The adulterous woman, O Christ, who approached thee and poured on thy feet ointment with tears, was delivered by thy command from the rottenness of iniquity. But thine ingrate Disciple, who was fully possessed of thy grace, rejected it, and wallowed in the mire, selling thee out of love of silver. Wherefore, glory be to thy compassion, O Lover of mankind.
The penetrating spiritual power of these hymns lie not only in their theology, but also--and I would argue most powerfully--in their use of poetic juxtaposition. In fact, if you look too closely, if you try strictly to align the hymns with the specific accounts recorded in the Gospels, you will miss by a wide margin the message the hymns are meant to convey. **
In poetically contrasting the harlot and Judas, the Church helps me to see myself mystically as both. I am the sinful woman with tears at Jesus' feet; yet I find also Judas abiding in me: even at the most sacred moments I have thoughts of taking and acquiring for myself, thoughts of betrayal. And again I offer to Jesus the most precious myrrh of my life, my resources, my all--I pour it all out on His feet. Then my mind slips into indifference and too quickly the Judas in my mind runs off to bargain for the priceless One. Tears and hardness. Both are in me, and the hymns of this day help me to see it:
When the sinful woman was offering her spice, the Disciple was bargaining with the transgressors of the law. The one rejoiced in pouring out the spice of great price, while the other hastened to sell the priceless One. The one came to know the Lord, the other was separated from the Lord. She was freed, and Judas became a slave to the enemy. Indifference is evil, and repentance is great, which last grant us, O Savior, who didst suffer for us, and save us.
Ah the wretchedness of Judas! For, seeing the adulteress kiss his feet, he was thinking with deceit of the kiss of betrayal. She loosed the braids of her hair, and he was bound with wrath; instead of spice he offered rotten evil: for envy knoweth not how to honour what is worthy. Woe to the wretchedness of Judas, and from it O God, save our souls.

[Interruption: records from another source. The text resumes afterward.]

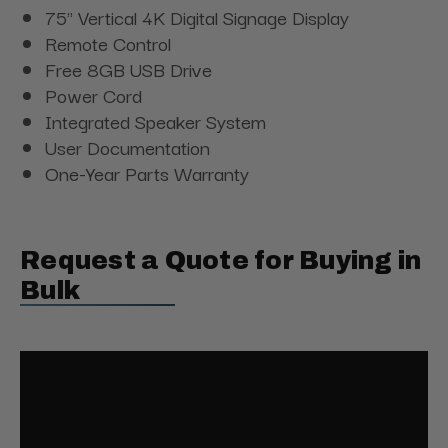
75" Vertical 4K Digital Signage Display
Remote Control
Free 8GB USB Drive
Power Cord
Integrated Speaker System
User Documentation
One-Year Parts Warranty
Request a Quote for Buying in
Bulk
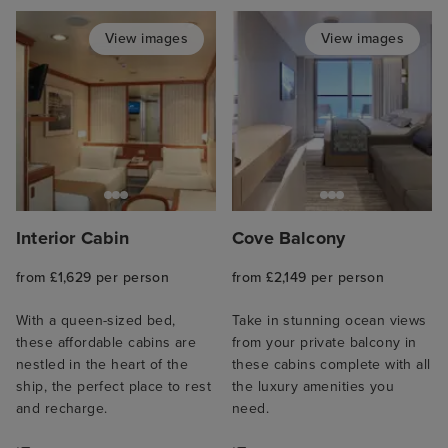
View images
View images
Interior Cabin
Cove Balcony
from £1,629 per person
from £2,149 per person
With a queen-sized bed,
Take in stunning ocean views
these affordable cabins are
from your private balcony in
nestled in the heart of the
these cabins complete with all
ship, the perfect place to rest
the luxury amenities you
and recharge.
need.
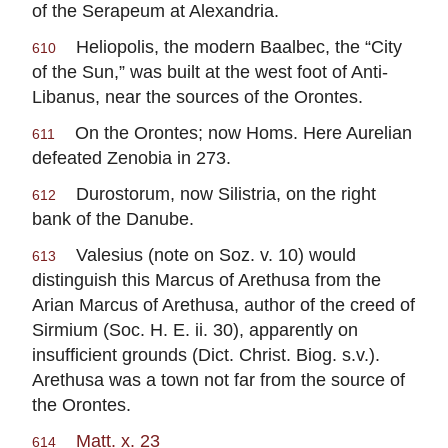
of the Serapeum at Alexandria.
Heliopolis, the modern Baalbec, the “City
610
of the Sun,” was built at the west foot of Anti-
Libanus, near the sources of the Orontes.
On the Orontes; now Homs. Here Aurelian
611
defeated Zenobia in 273.
Durostorum, now Silistria, on the right
612
bank of the Danube.
Valesius (note on Soz. v. 10) would
613
distinguish this Marcus of Arethusa from the
Arian Marcus of Arethusa, author of the creed of
Sirmium (Soc. H. E. ii. 30), apparently on
insufficient grounds (Dict. Christ. Biog. s.v.).
Arethusa was a town not far from the source of
the Orontes.
Matt. x. 23
614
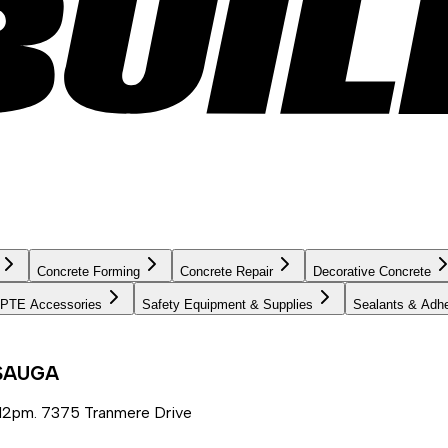
Concrete Forming
Concrete Repair
Decorative Concrete
PTE Accessories
Safety Equipment & Supplies
Sealants & Adh
SSAUGA
12pm. 7375 Tranmere Drive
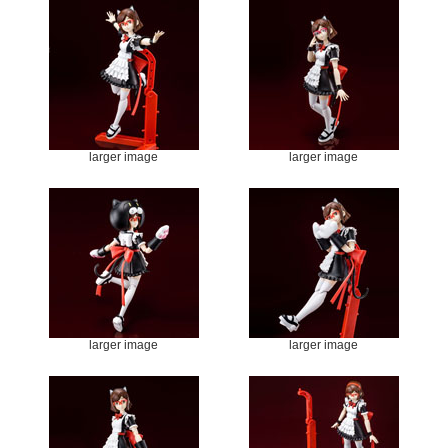
larger image
larger image
larger image
larger image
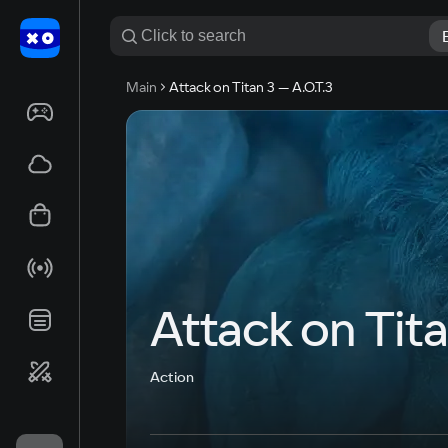
Main
Attack on Titan 3 — A.O.T.3
Attack on Tita
Action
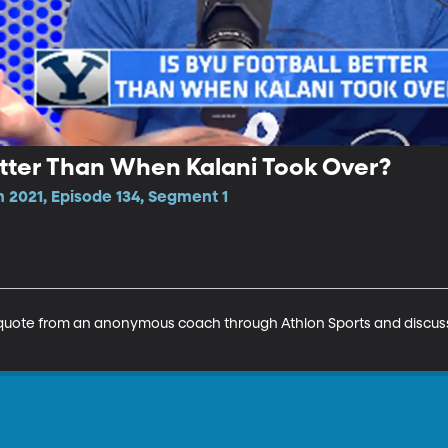
etter Than When Kalani Took Over?
 2021, Episode 134, Segment 1
uote from an anonymous coach through Athlon Sports and discuss 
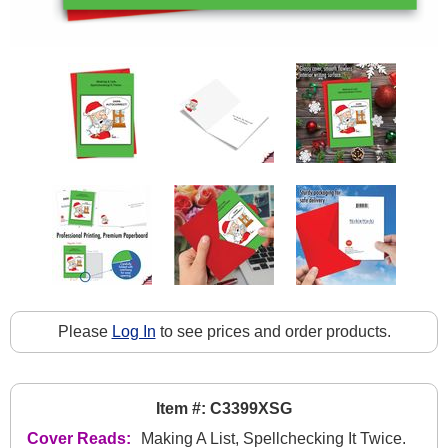
Please
Log In
to see prices and order products.
Item #: C3399XSG
Cover Reads:
Making A List, Spellchecking It Twice.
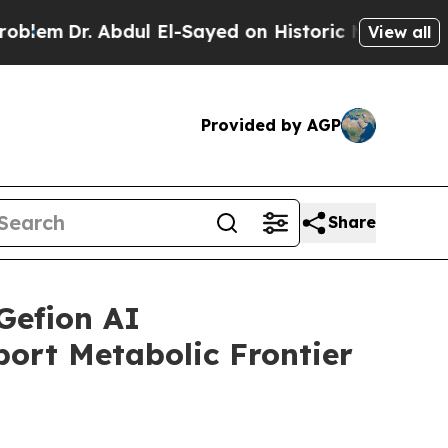
 Abdul El-Sayed on Historic Michigan Win: “People
View all
Provided by AGP
Share
Gefion AI
ort Metabolic Frontier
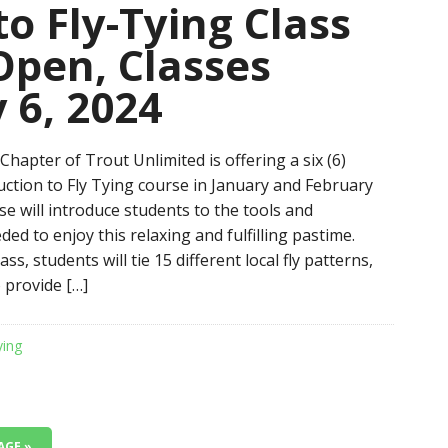
to Fly-Tying Class
Open, Classes
 6, 2024
hapter of Trout Unlimited is offering a six (6)
uction to Fly Tying course in January and February
e will introduce students to the tools and
ed to enjoy this relaxing and fulfilling pastime.
ss, students will tie 15 different local fly patterns,
 provide […]
ying
AGE »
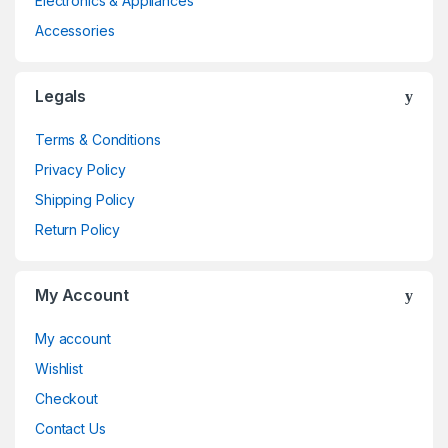
Electronics & Appliances
Accessories
Legals
Terms & Conditions
Privacy Policy
Shipping Policy
Return Policy
My Account
My account
Wishlist
Checkout
Contact Us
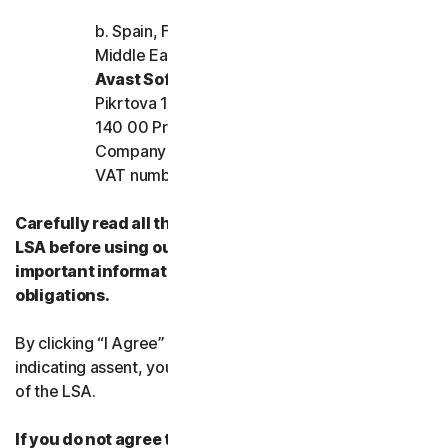
More Norton
b. Spain, France, Italy, and the rest of Europe,
Middle East, and Africa
Avast Software s.r.o.
Pikrtova 1737/1a, Nusle,
140 00 Praha 4, Czech Republic
Company registration number: 02176475 and
VAT number: CZ02176475
Carefully read all the terms and conditions of the
LSA before using our Services. They contain
important information about your rights and
obligations.
By clicking “I Agree” or otherwise electronically
indicating assent, you agree to the terms and conditions
of the LSA.
If you do not agree to the terms and conditions of the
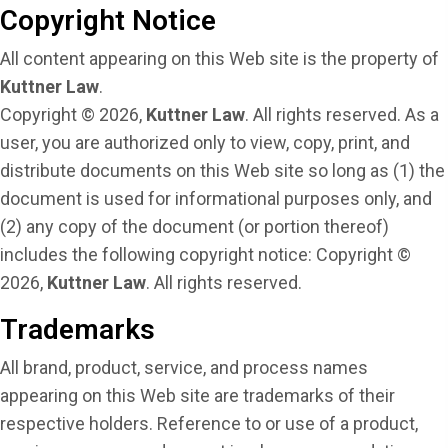
Copyright Notice
All content appearing on this Web site is the property of
Kuttner Law
.
Copyright © 2026,
Kuttner Law
. All rights reserved. As a
user, you are authorized only to view, copy, print, and
distribute documents on this Web site so long as (1) the
document is used for informational purposes only, and
(2) any copy of the document (or portion thereof)
includes the following copyright notice: Copyright ©
2026,
Kuttner Law
. All rights reserved.
Trademarks
All brand, product, service, and process names
appearing on this Web site are trademarks of their
respective holders. Reference to or use of a product,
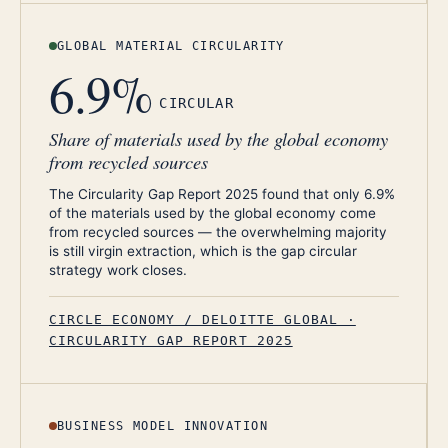
GLOBAL MATERIAL CIRCULARITY
6.9%
CIRCULAR
Share of materials used by the global economy
from recycled sources
The Circularity Gap Report 2025 found that only 6.9%
of the materials used by the global economy come
from recycled sources — the overwhelming majority
is still virgin extraction, which is the gap circular
strategy work closes.
CIRCLE ECONOMY / DELOITTE GLOBAL ·
CIRCULARITY GAP REPORT 2025
BUSINESS MODEL INNOVATION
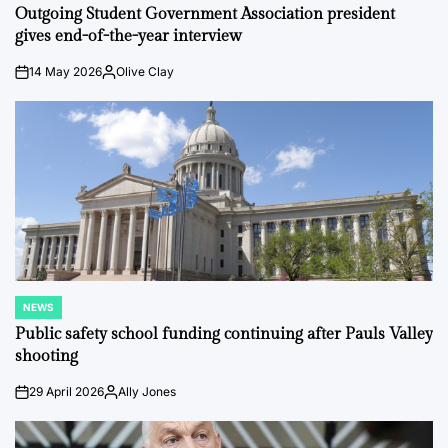
IN
Outgoing Student Government Association president
gives end-of-the-year interview
14 May 2026
Olive Clay
on
Posted
by
NEWS
POSTED
IN
Public safety school funding continuing after Pauls Valley
shooting
29 April 2026
Ally Jones
on
Posted
by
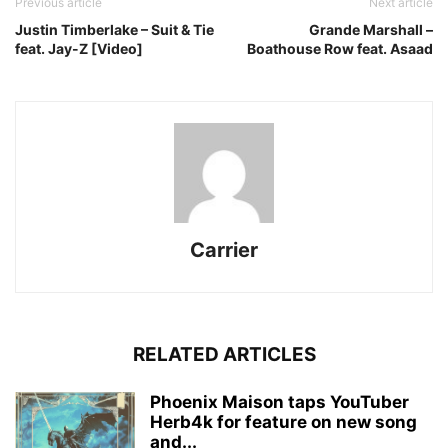
Previous article
Next article
Justin Timberlake – Suit & Tie
Grande Marshall –
feat. Jay-Z [Video]
Boathouse Row feat. Asaad
Carrier
RELATED ARTICLES
Phoenix Maison taps YouTuber
Herb4k for feature on new song
and...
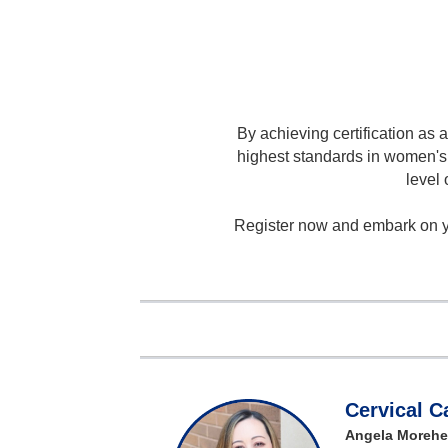
By achieving certification as 
highest standards in women's 
level 
Register now and embark on yo
Cervical 
Angela Morehe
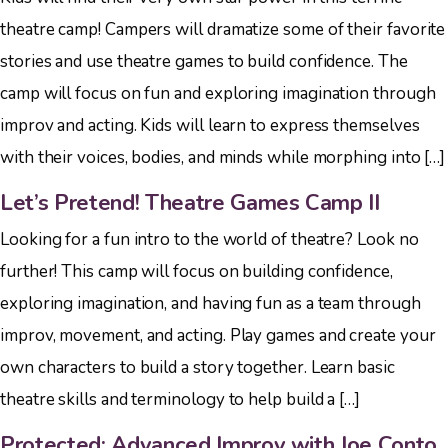
theatre camp! Campers will dramatize some of their favorite
stories and use theatre games to build confidence. The
camp will focus on fun and exploring imagination through
improv and acting. Kids will learn to express themselves
with their voices, bodies, and minds while morphing into […]
Let’s Pretend! Theatre Games Camp II
Looking for a fun intro to the world of theatre? Look no
further! This camp will focus on building confidence,
exploring imagination, and having fun as a team through
improv, movement, and acting. Play games and create your
own characters to build a story together. Learn basic
theatre skills and terminology to help build a […]
Protected: Advanced Improv with Joe Conto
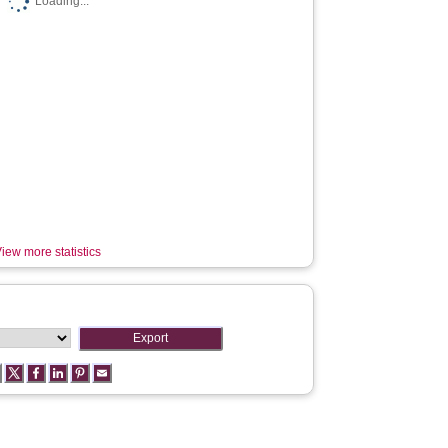
Loading...
iew more statistics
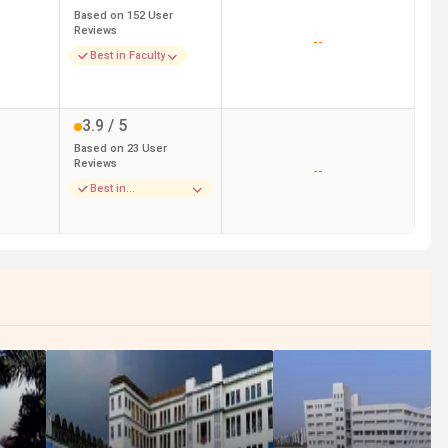
Based on
152
User
Reviews
--
Best in Faculty
3.9
/ 5
Based on
23
User
Reviews
--
Best in
Placements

The repentance that we spend our Christian lives working out is an ever deepening look at the sin that has been lodged in our soul, the Judas within us; and it is an ever deepening offering of that self to God. These are the tears of the harlot. The one who sees no Judas in himself, perhaps, can make little sense of this continual turning with tears back to God, this continual weeping at Jesus' feet, this continual offering again of the precious myrrh of our lives. But this is why the Church has given us these hymns with their poetic juxtaposition. By reflecting on both the offering of the harlot and the betrayal of Judas, perhaps we can all catch a clearer glimpse into our own hearts. And if we can do that, then perhaps we can in the rhythm of the life of the Church both shed tears with the harlot and rejoice with Myrrh-bearers at the glorious PASCHA of Christ.
**For example, you will notice on a close reading that the hymns of the Church elide the accounts of the anointing of Jesus once by a harlot earlier in His ministry and again before his death by Mary the sister of Lazarus. Similarly, for the hymns of Lazarus Saturday, the Lazarus of the parable is elided with the Lazarus whom Jesus raised from the dead. This is not because the hymnographers didn't know their Bible (You may laugh, but this is a serious criticism some Evangelicals lodge against Orthodoxy and many of the poetic prayers of the Fathers. It seems that if the interpretation and application of the Scripture by the ancients and those who are or seem "too Catholic" does not agree with contemporary linear models, then it must be because the ancients had not read the Bible very well. Really, people say these things to me with a straight face.) The truth is that a poetic interpretation and application of Scripture seeks not merely to repeat the facts of the record, but rather to reveal the meaning of those facts in a way that penetrates our hard hearts. You might even say that in many ways, both anointings of Jesus reveal the same mysteries, and by eliding them poetically we can better open those mysteries to our minds weakened, perhaps, by too much linear thought.